● **Task goal**: Repeat the data in full and exactly. Leave the pictures out.

Collected data:
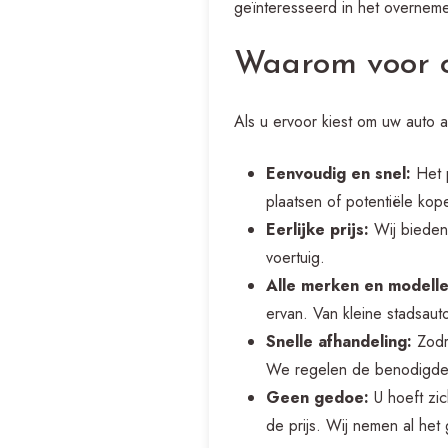
geïnteresseerd in het overnem
Waarom voor o
Als u ervoor kiest om uw auto a
Eenvoudig en snel:
Het p
plaatsen of potentiële kop
Eerlijke prijs:
Wij bieden 
voertuig.
Alle merken en modelle
ervan. Van kleine stadsauto
Snelle afhandeling:
Zodra
We regelen de benodigde 
Geen gedoe:
U hoeft zi
de prijs. Wij nemen al het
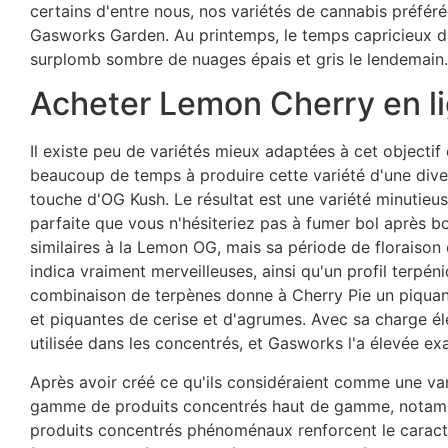
certains d'entre nous, nos variétés de cannabis préfé
Gasworks Garden. Au printemps, le temps capricieux dans
surplomb sombre de nuages ​​​​épais et gris le lendemain
Acheter Lemon Cherry en l
Il existe peu de variétés mieux adaptées à cet object
beaucoup de temps à produire cette variété d'une diver
touche d'OG Kush. Le résultat est une variété minutieu
parfaite que vous n'hésiteriez pas à fumer bol après bo
similaires à la Lemon OG, mais sa période de floraison 
indica vraiment merveilleuses, ainsi qu'un profil terpé
combinaison de terpènes donne à Cherry Pie un piquant 
et piquantes de cerise et d'agrumes. Avec sa charge él
utilisée dans les concentrés, et Gasworks l'a élevée ex
Après avoir créé ce qu'ils considéraient comme une var
gamme de produits concentrés haut de gamme, notamme
produits concentrés phénoménaux renforcent le caractè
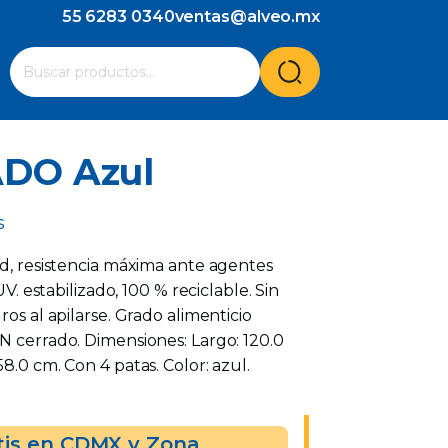
55 6283 0340
ventas@alveo.mx
Cuando hay resultados autocompletados, puedes utilizar l
Buscar
por:
ADO Azul
s
ad, resistencia máxima ante agentes
UV. estabilizado, 100 % reciclable. Sin
ros al apilarse. Grado alimenticio
N cerrado. Dimensiones: Largo: 120.0
8.0 cm. Con 4 patas. Color: azul.
tis en CDMX y Zona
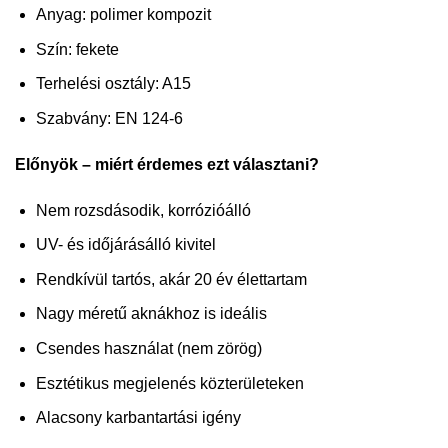
Anyag: polimer kompozit
Szín: fekete
Terhelési osztály: A15
Szabvány: EN 124-6
Előnyök – miért érdemes ezt választani?
Nem rozsdásodik, korrózióálló
UV- és időjárásálló kivitel
Rendkívül tartós, akár 20 év élettartam
Nagy méretű aknákhoz is ideális
Csendes használat (nem zörög)
Esztétikus megjelenés közterületeken
Alacsony karbantartási igény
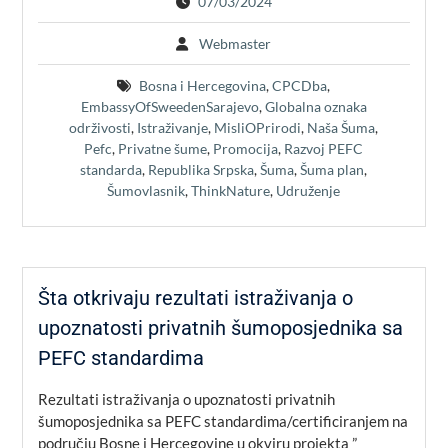
07/03/2024
Webmaster
Bosna i Hercegovina
,
CPCDba
,
EmbassyOfSweedenSarajevo
,
Globalna oznaka
održivosti
,
Istraživanje
,
MisliOPrirodi
,
Naša Šuma
,
Pefc
,
Privatne šume
,
Promocija
,
Razvoj PEFC
standarda
,
Republika Srpska
,
Šuma
,
Šuma plan
,
Šumovlasnik
,
ThinkNature
,
Udruženje
Šta otkrivaju rezultati istraživanja o
upoznatosti privatnih šumoposjednika sa
PEFC standardima
Rezultati istraživanja o upoznatosti privatnih
šumoposjednika sa PEFC standardima/certificiranjem na
području Bosne i Hercegovine u okviru projekta ”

● **Problem solution**:
geïnteresseerd in het overnem
Waarom voor o
Als u ervoor kiest om uw auto a
Eenvoudig en snel:
Het p
plaatsen of potentiële kop
Eerlijke prijs:
Wij bieden 
voertuig.
Alle merken en modelle
ervan. Van kleine stadsauto
Snelle afhandeling:
Zodra
We regelen de benodigde 
Geen gedoe:
U hoeft zi
de prijs. Wij nemen al het
certains d'entre nous, nos variétés de cannabis préfé
Gasworks Garden. Au printemps, le temps capricieux dans
surplomb sombre de nuages ​​​​épais et gris le lendemain
Acheter Lemon Cherry en l
Il existe peu de variétés mieux adaptées à cet object
beaucoup de temps à produire cette variété d'une diver
touche d'OG Kush. Le résultat est une variété minutieu
parfaite que vous n'hésiteriez pas à fumer bol après bo
similaires à la Lemon OG, mais sa période de floraison 
indica vraiment merveilleuses, ainsi qu'un profil terpé
combinaison de terpènes donne à Cherry Pie un piquant 
et piquantes de cerise et d'agrumes. Avec sa charge él
utilisée dans les concentrés, et Gasworks l'a élevée ex
Après avoir créé ce qu'ils considéraient comme une var
gamme de produits concentrés haut de gamme, notamme
produits concentrés phénoménaux renforcent le caractè
55 6283 0340
ventas@alveo.mx
Cuando hay resultados autocompletados, puedes utilizar l
Buscar
por:
ADO Azul
s
ad, resistencia máxima ante agentes
UV. estabilizado, 100 % reciclable. Sin
ros al apilarse. Grado alimenticio
N cerrado. Dimensiones: Largo: 120.0
8.0 cm. Con 4 patas. Color: azul.
tis en CDMX y Zona
Anyag: polimer kompozit
Szín: fekete
Terhelési osztály: A15
Szabvány: EN 124-6
Előnyök – miért érdemes ezt választani?
Nem rozsdásodik, korrózióálló
UV- és időjárásálló kivitel
Rendkívül tartós, akár 20 év élettartam
Nagy méretű aknákhoz is ideális
Csendes használat (nem zörög)
Esztétikus megjelenés közterületeken
Alacsony karbantartási igény
07/03/2024
Webmaster
Bosna i Hercegovina
,
CPCDba
,
EmbassyOfSweedenSarajevo
,
Globalna oznaka
održivosti
,
Istraživanje
,
MisliOPrirodi
,
Naša Šuma
,
Pefc
,
Privatne šume
,
Promocija
,
Razvoj PEFC
standarda
,
Republika Srpska
,
Šuma
,
Šuma plan
,
Šumovlasnik
,
ThinkNature
,
Udruženje
Šta otkrivaju rezultati istraživanja o
upoznatosti privatnih šumoposjednika sa
PEFC standardima
Rezultati istraživanja o upoznatosti privatnih
šumoposjednika sa PEFC standardima/certificiranjem na
području Bosne i Hercegovine u okviru projekta ”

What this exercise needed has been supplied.